Business Continuity Policy

Updated on 7 min Reviewed by: Cenedril Editorial
A.5.29A.5.30 ISO 27001NIS2 Art. 21(2)(c)BSI 200-4

The Business Continuity Policy governs how your organisation maintains operations when critical ICT services fail. Technical failure, cyberattack, natural disaster, human error, supply chain disruption — the cause is secondary. What matters is that pre-defined plans exist and can be activated immediately.

ISO 27001 dedicates two Annex A controls to the topic: A 5.29 (information security during disruption) and A 5.30 (ICT readiness for business continuity). NIS2 explicitly requires measures to maintain operations under Art. 21(2)(c), including backup management and crisis management. BSI provides a comprehensive BCM guide with Standard 200-4 and supplements it with DER.4 (emergency management) and CON.3 (backup concept). Further down you will find the complete template in English and German.

What does it actually cover?

Business continuity starts long before an incident occurs. The policy defines what preparations your organisation takes so that an outage remains manageable. This involves three layers: the organisational structure (who decides, who acts), the technical preparation (backups, redundancy, recovery plans) and regular verification (tests, training, lessons learned).

A 5.29 addresses the period during a disruption: when regular security controls no longer function (because a system is down, a site is unreachable, or emergency access is needed), compensating controls must step in.
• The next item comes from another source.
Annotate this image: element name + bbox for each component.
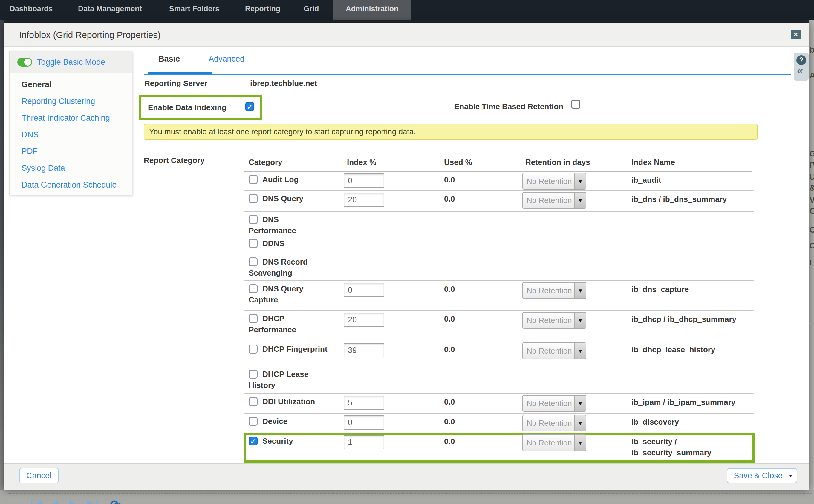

Who may access systems that are normally locked down? Which security requirements still apply in crisis mode? These questions sound straightforward, but they regularly cause chaos in practice when they have not been documented in advance.

A 5.30 covers preparation and recovery: Business Impact Analysis, ICT continuity plans with activation criteria and step-by-step instructions, contact lists, resource requirements and a testing cadence that ensures the plans actually work.
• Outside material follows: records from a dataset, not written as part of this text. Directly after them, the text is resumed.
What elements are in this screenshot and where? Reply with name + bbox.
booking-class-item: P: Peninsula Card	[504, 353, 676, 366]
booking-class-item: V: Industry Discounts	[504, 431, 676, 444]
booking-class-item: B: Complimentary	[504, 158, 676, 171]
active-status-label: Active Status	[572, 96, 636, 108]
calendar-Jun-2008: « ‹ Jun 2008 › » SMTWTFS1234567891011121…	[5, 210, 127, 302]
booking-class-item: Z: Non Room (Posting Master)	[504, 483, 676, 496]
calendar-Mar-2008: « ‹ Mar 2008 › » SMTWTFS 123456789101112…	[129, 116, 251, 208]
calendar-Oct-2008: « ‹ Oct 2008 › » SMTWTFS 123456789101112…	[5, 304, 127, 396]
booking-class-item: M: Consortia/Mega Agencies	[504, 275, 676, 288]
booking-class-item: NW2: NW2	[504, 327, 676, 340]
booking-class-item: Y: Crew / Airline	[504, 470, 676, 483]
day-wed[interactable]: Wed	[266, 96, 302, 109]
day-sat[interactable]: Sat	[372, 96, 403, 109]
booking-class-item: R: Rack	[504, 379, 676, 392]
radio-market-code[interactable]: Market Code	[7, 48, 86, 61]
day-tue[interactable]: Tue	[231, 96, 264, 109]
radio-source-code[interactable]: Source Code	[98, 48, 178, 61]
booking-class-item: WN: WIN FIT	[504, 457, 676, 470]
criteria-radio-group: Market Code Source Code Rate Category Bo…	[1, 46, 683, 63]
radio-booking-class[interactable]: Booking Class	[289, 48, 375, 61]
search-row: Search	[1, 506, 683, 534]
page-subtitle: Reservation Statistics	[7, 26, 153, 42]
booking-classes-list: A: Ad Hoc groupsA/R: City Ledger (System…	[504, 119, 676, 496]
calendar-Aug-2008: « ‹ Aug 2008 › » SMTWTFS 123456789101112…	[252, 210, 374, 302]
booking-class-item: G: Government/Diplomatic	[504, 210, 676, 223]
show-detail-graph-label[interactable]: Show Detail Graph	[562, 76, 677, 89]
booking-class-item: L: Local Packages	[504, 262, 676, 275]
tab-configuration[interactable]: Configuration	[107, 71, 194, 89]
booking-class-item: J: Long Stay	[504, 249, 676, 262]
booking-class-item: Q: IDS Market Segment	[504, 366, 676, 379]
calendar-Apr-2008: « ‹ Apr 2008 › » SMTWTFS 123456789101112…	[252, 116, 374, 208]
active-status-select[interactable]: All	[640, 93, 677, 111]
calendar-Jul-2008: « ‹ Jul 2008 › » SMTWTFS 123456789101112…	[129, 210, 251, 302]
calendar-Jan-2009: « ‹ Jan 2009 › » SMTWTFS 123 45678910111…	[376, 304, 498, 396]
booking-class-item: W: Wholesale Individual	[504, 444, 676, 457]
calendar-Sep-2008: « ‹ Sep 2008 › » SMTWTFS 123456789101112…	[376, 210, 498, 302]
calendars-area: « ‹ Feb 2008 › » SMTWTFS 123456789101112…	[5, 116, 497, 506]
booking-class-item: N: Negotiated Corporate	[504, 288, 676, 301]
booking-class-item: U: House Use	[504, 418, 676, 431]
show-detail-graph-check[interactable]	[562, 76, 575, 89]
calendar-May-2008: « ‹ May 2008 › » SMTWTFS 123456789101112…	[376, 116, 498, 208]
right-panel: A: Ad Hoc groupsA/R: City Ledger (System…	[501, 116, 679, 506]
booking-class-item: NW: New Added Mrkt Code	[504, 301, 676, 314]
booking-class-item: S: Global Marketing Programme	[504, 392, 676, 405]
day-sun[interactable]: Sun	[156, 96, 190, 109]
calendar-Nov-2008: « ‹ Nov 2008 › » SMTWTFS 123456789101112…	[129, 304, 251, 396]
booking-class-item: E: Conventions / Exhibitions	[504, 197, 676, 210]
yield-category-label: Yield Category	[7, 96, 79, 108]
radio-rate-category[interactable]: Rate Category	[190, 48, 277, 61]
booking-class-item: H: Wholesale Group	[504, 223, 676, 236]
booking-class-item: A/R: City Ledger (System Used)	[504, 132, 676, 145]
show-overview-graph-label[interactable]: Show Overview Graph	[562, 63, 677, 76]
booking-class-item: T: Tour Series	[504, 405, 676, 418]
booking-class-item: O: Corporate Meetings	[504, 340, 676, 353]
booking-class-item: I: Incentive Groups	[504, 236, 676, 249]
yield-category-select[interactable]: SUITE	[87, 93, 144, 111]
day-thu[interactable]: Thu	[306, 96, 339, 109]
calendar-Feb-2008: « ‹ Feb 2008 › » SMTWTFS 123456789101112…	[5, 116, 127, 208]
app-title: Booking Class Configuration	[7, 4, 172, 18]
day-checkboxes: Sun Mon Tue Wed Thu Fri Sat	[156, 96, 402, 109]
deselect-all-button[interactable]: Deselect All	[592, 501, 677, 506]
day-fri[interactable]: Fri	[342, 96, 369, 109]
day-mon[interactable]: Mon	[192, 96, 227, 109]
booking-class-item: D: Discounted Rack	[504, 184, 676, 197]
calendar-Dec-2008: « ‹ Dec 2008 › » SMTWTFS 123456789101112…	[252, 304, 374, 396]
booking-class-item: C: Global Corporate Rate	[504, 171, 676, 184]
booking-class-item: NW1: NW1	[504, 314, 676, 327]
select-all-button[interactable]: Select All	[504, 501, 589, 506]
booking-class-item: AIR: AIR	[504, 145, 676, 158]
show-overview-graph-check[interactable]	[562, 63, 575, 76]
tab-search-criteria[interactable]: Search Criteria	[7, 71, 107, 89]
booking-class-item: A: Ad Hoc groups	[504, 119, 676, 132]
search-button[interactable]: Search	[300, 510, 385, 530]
Why does it matter so much?

Regulatory breadth. NIS2 names business continuity in Art. 21(2)(c) as one of ten minimum measures. BSI dedicates an entire standard to the topic (200-4) and supplements it with DER.4 (emergency management) and CON.3 (backup concept). ISO 27001 requires two controls (A 5.29 and A 5.30) that depend on each other.

Economic weight. Every hour of downtime costs — directly through lost revenue, indirectly through eroded trust among customers and partners. The BIA makes these costs visible and provides the basis for investment decisions in redundancy and recovery capability.
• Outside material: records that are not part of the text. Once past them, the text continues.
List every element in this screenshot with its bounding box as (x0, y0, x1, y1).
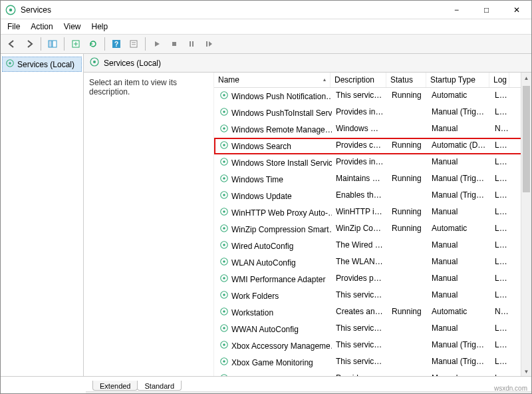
restart-service-button[interactable] (201, 37, 216, 51)
service-logon-cell: Net (491, 305, 511, 319)
col-startup[interactable]: Startup Type (426, 73, 489, 87)
service-row[interactable]: Windows Push Notification…This service …… (214, 88, 531, 104)
service-status-cell: Running (388, 222, 428, 236)
tree-services-local[interactable]: Services (Local) (2, 57, 82, 72)
service-name-cell: Windows Search (215, 139, 332, 153)
service-status-cell (388, 355, 428, 369)
menu-file[interactable]: File (7, 22, 20, 31)
svg-point-47 (223, 327, 225, 329)
service-row[interactable]: WWAN AutoConfigThis service …ManualLoc (214, 321, 531, 337)
service-startup-cell: Manual (428, 156, 491, 170)
service-row[interactable]: Windows UpdateEnables the …Manual (Trig…… (214, 188, 531, 204)
service-list[interactable]: Name▴ Description Status Startup Type Lo… (213, 73, 531, 377)
svg-point-43 (223, 294, 225, 296)
gear-icon (219, 257, 229, 268)
svg-point-19 (223, 94, 225, 97)
help-button[interactable]: ? (109, 37, 124, 51)
export-list-button[interactable] (68, 37, 83, 51)
main-split: Services (Local) Services (Local) Select… (1, 54, 531, 377)
menu-view[interactable]: View (64, 22, 81, 31)
menu-help[interactable]: Help (92, 22, 108, 31)
column-headers: Name▴ Description Status Startup Type Lo… (214, 73, 531, 88)
service-startup-cell: Automatic (428, 305, 491, 319)
scroll-thumb[interactable] (523, 86, 530, 192)
properties-button[interactable] (126, 37, 141, 51)
back-button[interactable] (5, 37, 19, 51)
svg-rect-3 (53, 41, 57, 47)
gear-icon (219, 207, 229, 218)
vertical-scrollbar[interactable]: ▲ ▼ (521, 73, 531, 377)
service-desc-cell: Enables the … (332, 189, 388, 203)
service-row[interactable]: Windows PushToInstall Serv…Provides inf…… (214, 104, 531, 121)
service-name-cell: Windows PushToInstall Serv… (215, 106, 332, 120)
service-name-cell: WinZip Compression Smart… (215, 222, 332, 236)
service-name-cell: Xbox Accessory Manageme… (215, 339, 332, 353)
gear-icon (219, 290, 229, 301)
svg-point-21 (223, 110, 225, 113)
forward-button[interactable] (22, 37, 37, 51)
refresh-button[interactable] (86, 37, 100, 51)
service-row[interactable]: WLAN AutoConfigThe WLANS…ManualLoc (214, 254, 531, 271)
service-startup-cell: Manual (428, 239, 491, 253)
col-logon[interactable]: Log (489, 73, 509, 87)
svg-rect-11 (190, 41, 191, 47)
service-startup-cell: Manual (428, 256, 491, 270)
service-status-cell (388, 322, 428, 336)
service-name-cell: Work Folders (215, 289, 332, 303)
service-row[interactable]: Xbox Accessory Manageme…This service …Ma… (214, 337, 531, 354)
service-name-cell: Workstation (215, 305, 332, 319)
minimize-button[interactable]: − (442, 1, 471, 19)
service-desc-cell: This service … (332, 289, 388, 303)
service-row[interactable]: Windows Store Install ServiceProvides in… (214, 154, 531, 171)
svg-rect-10 (172, 42, 176, 46)
start-service-button[interactable] (150, 37, 164, 51)
svg-point-51 (223, 360, 225, 363)
pause-service-button[interactable] (184, 37, 199, 51)
service-logon-cell: Loc (491, 156, 511, 170)
service-startup-cell: Manual (428, 122, 491, 136)
col-name[interactable]: Name▴ (214, 73, 331, 87)
svg-point-31 (223, 194, 225, 196)
gear-icon (219, 323, 229, 335)
service-row[interactable]: Windows Remote Manage…Windows R…ManualNe… (214, 121, 531, 138)
menu-action[interactable]: Action (31, 22, 53, 31)
service-startup-cell: Manual (Trig… (428, 339, 491, 353)
maximize-button[interactable]: □ (471, 1, 501, 19)
service-status-cell: Running (388, 139, 428, 153)
sort-asc-icon: ▴ (323, 77, 326, 83)
service-logon-cell: Loc (491, 206, 511, 220)
service-row[interactable]: WMI Performance AdapterProvides pe…Manua… (214, 271, 531, 288)
service-row[interactable]: Windows TimeMaintains d…RunningManual (T… (214, 171, 531, 188)
gear-icon (219, 357, 229, 368)
stop-service-button[interactable] (167, 37, 182, 51)
service-row[interactable]: WinHTTP Web Proxy Auto-…WinHTTP i…Runnin… (214, 204, 531, 221)
horizontal-scrollbar[interactable] (86, 391, 532, 394)
service-row[interactable]: Xbox Game MonitoringThis service …Manual… (214, 354, 531, 371)
service-status-cell: Running (388, 305, 428, 319)
service-row[interactable]: WorkstationCreates and…RunningAutomaticN… (214, 304, 531, 321)
service-logon-cell: Loc (491, 106, 511, 120)
col-status[interactable]: Status (386, 73, 426, 87)
scroll-up-icon[interactable]: ▲ (521, 73, 531, 83)
service-desc-cell: Windows R… (332, 122, 388, 136)
show-hide-tree-button[interactable] (45, 37, 60, 51)
service-logon-cell: Loc (491, 289, 511, 303)
col-description[interactable]: Description (331, 73, 386, 87)
app-gear-icon (5, 4, 17, 16)
close-button[interactable]: ✕ (501, 1, 531, 19)
tab-extended[interactable]: Extended (92, 381, 138, 391)
service-name-cell: WWAN AutoConfig (215, 322, 332, 336)
service-row[interactable]: WinZip Compression Smart…WinZip Co…Runni… (214, 221, 531, 238)
service-desc-cell: The WLANS… (332, 256, 388, 270)
gear-icon (219, 140, 229, 152)
svg-rect-12 (192, 41, 194, 47)
service-row[interactable]: Windows SearchProvides co…RunningAutomat… (214, 138, 531, 154)
scroll-down-icon[interactable]: ▼ (521, 366, 531, 377)
service-desc-cell: WinZip Co… (332, 222, 388, 236)
service-startup-cell: Manual (Trig… (428, 189, 491, 203)
service-startup-cell: Manual (428, 289, 491, 303)
service-row[interactable]: Work FoldersThis service …ManualLoc (214, 288, 531, 304)
tab-standard[interactable]: Standard (137, 381, 182, 391)
service-name-cell: Windows Store Install Service (215, 156, 332, 170)
service-row[interactable]: Wired AutoConfigThe Wired …ManualLoc (214, 238, 531, 254)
Interface to IT operations and incident response. The business continuity policy takes over where normal IT operations reach their limits. It extends incident response processes with a focus on recovery and maintaining business operations. Without this policy, there is no bridge between “incident detected” and “business running again.”

What goes into it?

The template covers eight core areas — here are the most important at a glance:

  • ICT continuity organisation — BCM manager, recovery team leads, technical specialists, each with a backup person. Clear escalation paths and decision authority.
  • Business Impact Analysis (BIA) — identification of business-critical processes and supporting ICT services, RTO and RPO per service, prioritisation by impact severity.
  • ICT continuity plans — activation criteria, step-by-step recovery, contact lists, resource requirements (hardware, licences, personnel), fallback procedures.
  • Security during disruption (A 5.29) — compensating controls for failed primary controls, disruption-mode procedures, emergency access rules.
  • Early warning indicators — capacity thresholds, replication lag, vendor degradation notices, automated alerting.
  • Backup concept — both creation and restoration, secure storage at geographically separated locations, regular restoration tests.
  • Test and exercise programme — tabletop exercises quarterly, technical recovery tests semi-annually, full simulations annually, documented results and improvement actions.
  • Training — annual training for recovery staff, awareness for all personnel on how to behave during disruptions.

How to roll it out

  1. 01

    Conduct a Business Impact Analysis

    Identify all business-critical processes and the ICT services that support them. Determine the RTO (how quickly must it be running again?) and RPO (how much data loss is tolerable?) for each service. This analysis is the foundation — without it, every subsequent step is guesswork. Involve the business units, because they understand the business impact of an outage far better than IT does.

  2. 02

    Build the continuity organisation

    Appoint a BCM manager, recovery team leads for each critical service, and technical specialists for execution. Every role needs a backup person — a plan that depends on a single individual is no plan at all. Document escalation paths and decision authority so that no time is wasted on jurisdiction questions during an actual incident.

  3. 03

    Create recovery plans

    Write a recovery plan for each prioritised ICT service with activation criteria, step-by-step instructions, contact list and resource requirements. The plans must be concrete enough that a backup person can execute them without asking questions. Abstract statements like 'restore the system' help nobody in a real incident.

  4. 04

    Adapt the template and get approval

    Replace the placeholders in our template and remove sections that do not apply. Have the policy approved by top management (ISO 27001, Clause 5.2) and communicate it to all personnel. Recovery staff in particular must know the content — an email is not enough for that.

  5. 05

    Test, train, improve

    Start with a tabletop exercise in the first quarter: a fictional scenario, all stakeholders at the table, walk through the process. Next, run a technical recovery test for the most critical service. Document the results, identify weaknesses and update the plans. The annual full simulation then shows whether the overall system works.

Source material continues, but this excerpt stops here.